What you have to do
Using the listing that follows, return every line with the word "adoption".

Record extracts

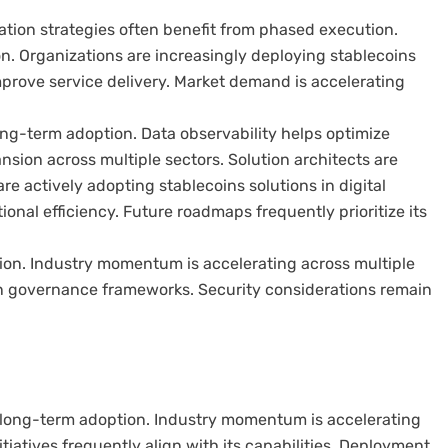
ation strategies often benefit from phased execution.
on. Organizations are increasingly deploying stablecoins
mprove service delivery. Market demand is accelerating
ng-term adoption. Data observability helps optimize
sion across multiple sectors. Solution architects are
re actively adopting stablecoins solutions in digital
nal efficiency. Future roadmaps frequently prioritize its
ption. Industry momentum is accelerating across multiple
n governance frameworks. Security considerations remain
or long-term adoption. Industry momentum is accelerating
itiatives frequently align with its capabilities. Deployment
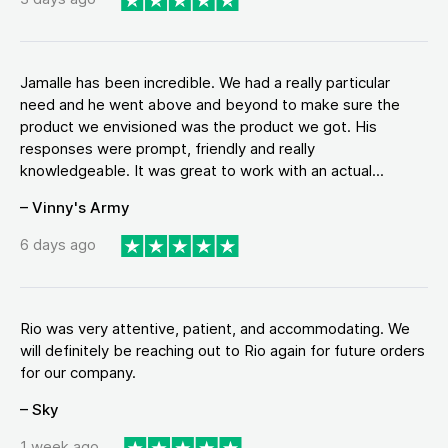
Jamalle has been incredible. We had a really particular
need and he went above and beyond to make sure the
product we envisioned was the product we got. His
responses were prompt, friendly and really
knowledgeable. It was great to work with an actual...
– Vinny's Army
6 days ago
Rio was very attentive, patient, and accommodating. We
will definitely be reaching out to Rio again for future orders
for our company.
– Sky
1 week ago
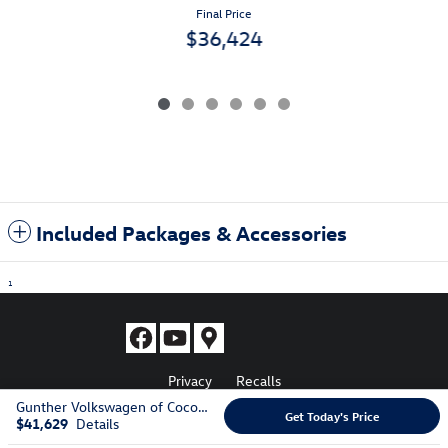
Final Price
$36,424
Included Packages & Accessories
1
Privacy
Recalls
Gunther Volkswagen of Coconut Creek's Price
Get Today's Price
$41,629
Details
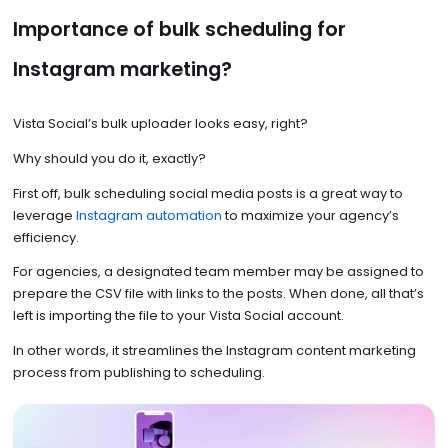
Importance of bulk scheduling for
Instagram marketing?
Vista Social’s bulk uploader looks easy, right?
Why should you do it, exactly?
First off, bulk scheduling social media posts is a great way to
leverage
Instagram automation
to maximize your agency’s
efficiency.
For agencies, a designated team member may be assigned to
prepare the CSV file with links to the posts. When done, all that’s
left is importing the file to your Vista Social account.
In other words, it streamlines the Instagram content marketing
process from publishing to scheduling.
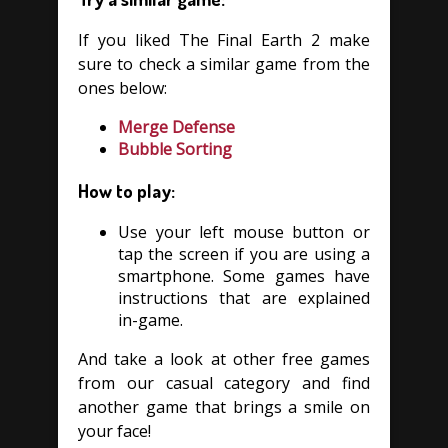
If you liked The Final Earth 2 make
sure to check a similar game from the
ones below:
Merge Defense
Bubble Sorting
How to play:
Use your left mouse button or
tap the screen if you are using a
smartphone. Some games have
instructions that are explained
in-game.
And take a look at other free games
from our casual category and find
another game that brings a smile on
your face!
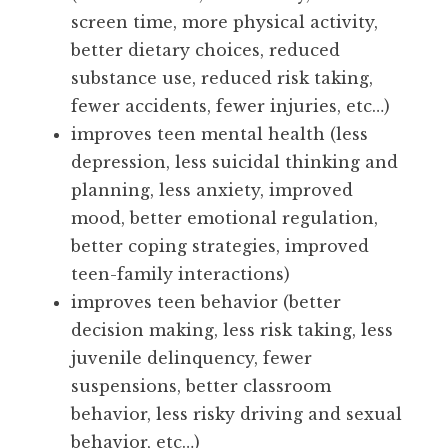
screen time, more physical activity,
better dietary choices, reduced
substance use, reduced risk taking,
fewer accidents, fewer injuries, etc…)
improves teen mental health (less
depression, less suicidal thinking and
planning, less anxiety, improved
mood, better emotional regulation,
better coping strategies, improved
teen-family interactions)
improves teen behavior (better
decision making, less risk taking, less
juvenile delinquency, fewer
suspensions, better classroom
behavior, less risky driving and sexual
behavior, etc…)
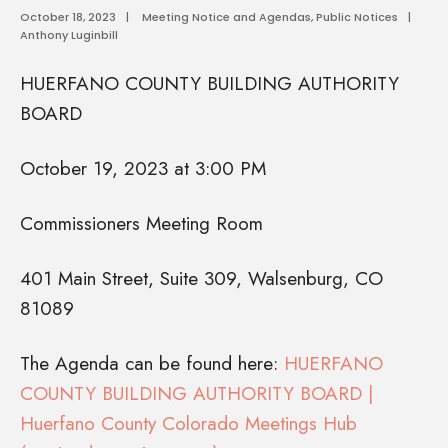
October 18, 2023
|
Meeting Notice and Agendas
,
Public Notices
|
Anthony Luginbill
HUERFANO COUNTY BUILDING AUTHORITY
BOARD
October 19, 2023 at 3:00 PM
Commissioners Meeting Room
401 Main Street, Suite 309, Walsenburg, CO
81089
The Agenda can be found here:
HUERFANO
COUNTY BUILDING AUTHORITY BOARD |
Huerfano County Colorado Meetings Hub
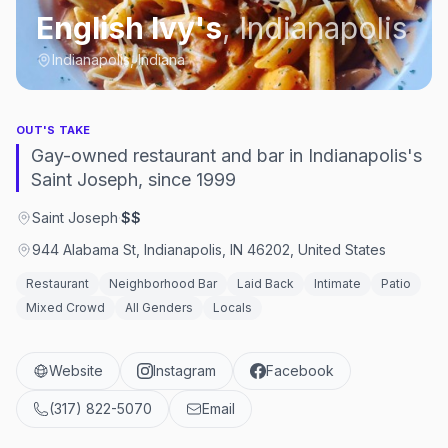
English Ivy's
,
Indianapolis
Indianapolis, Indiana
OUT'S TAKE
Gay-owned restaurant and bar in Indianapolis's
Saint Joseph, since 1999
Saint Joseph
·
$$
944 Alabama St, Indianapolis, IN 46202, United States
Restaurant
Neighborhood Bar
Laid Back
Intimate
Patio
Mixed Crowd
All Genders
Locals
Website
Instagram
Facebook
(317) 822-5070
Email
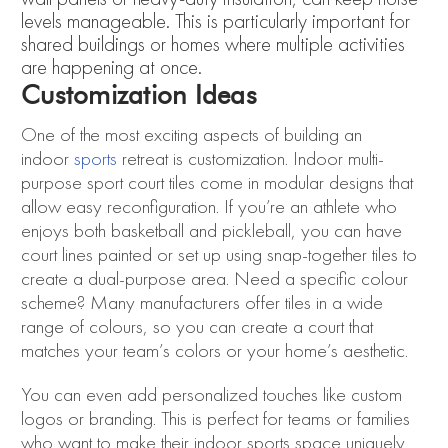
levels manageable. This is particularly important for
shared buildings or homes where multiple activities
are happening at once.
Customization Ideas
One of the most exciting aspects of building an
indoor
sports
retreat is customization. Indoor multi-
purpose sport court tiles come in modular designs that
allow easy reconfiguration. If you’re an athlete who
enjoys both basketball and pickleball, you can have
court lines painted or set up using snap-together tiles to
create a dual-purpose area. Need a specific colour
scheme? Many manufacturers offer tiles in a wide
range of colours, so you can create a court that
matches your team’s colors or your home’s aesthetic.
You can even add personalized touches like custom
logos or branding. This is perfect for teams or families
who want to make their indoor sports space uniquely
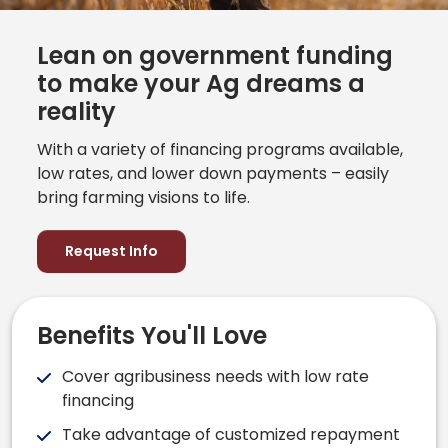
Lean on government funding
to make your Ag dreams a
reality
With a variety of financing programs available,
low rates, and lower down payments – easily
bring farming visions to life.
Request Info
Benefits You'll Love
Cover agribusiness needs with low rate
financing
Take advantage of customized repayment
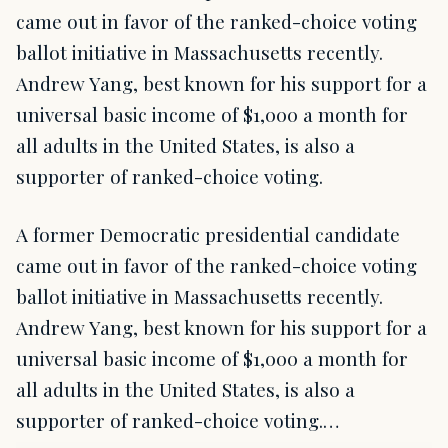
came out in favor of the ranked-choice voting
ballot initiative in Massachusetts recently.
Andrew Yang, best known for his support for a
universal basic income of $1,000 a month for
all adults in the United States, is also a
supporter of ranked-choice voting.
A former Democratic presidential candidate
came out in favor of the ranked-choice voting
ballot initiative in Massachusetts recently.
Andrew Yang, best known for his support for a
universal basic income of $1,000 a month for
all adults in the United States, is also a
supporter of ranked-choice voting.…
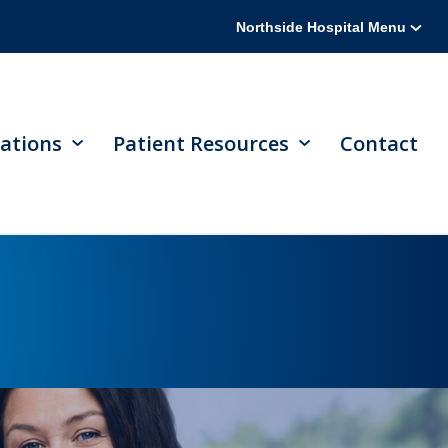
Northside Hospital Menu
ations
Patient Resources
Contact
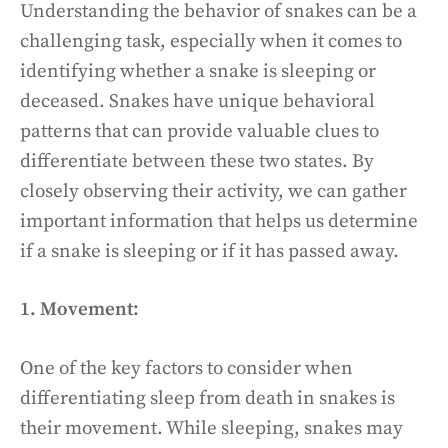
Understanding the behavior of snakes can be a
challenging task, especially when it comes to
identifying whether a snake is sleeping or
deceased. Snakes have unique behavioral
patterns that can provide valuable clues to
differentiate between these two states. By
closely observing their activity, we can gather
important information that helps us determine
if a snake is sleeping or if it has passed away.
1. Movement:
One of the key factors to consider when
differentiating sleep from death in snakes is
their movement. While sleeping, snakes may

Exercise output
ng-term adoption. Data observability helps optimize
or long-term adoption. Industry momentum is accelerating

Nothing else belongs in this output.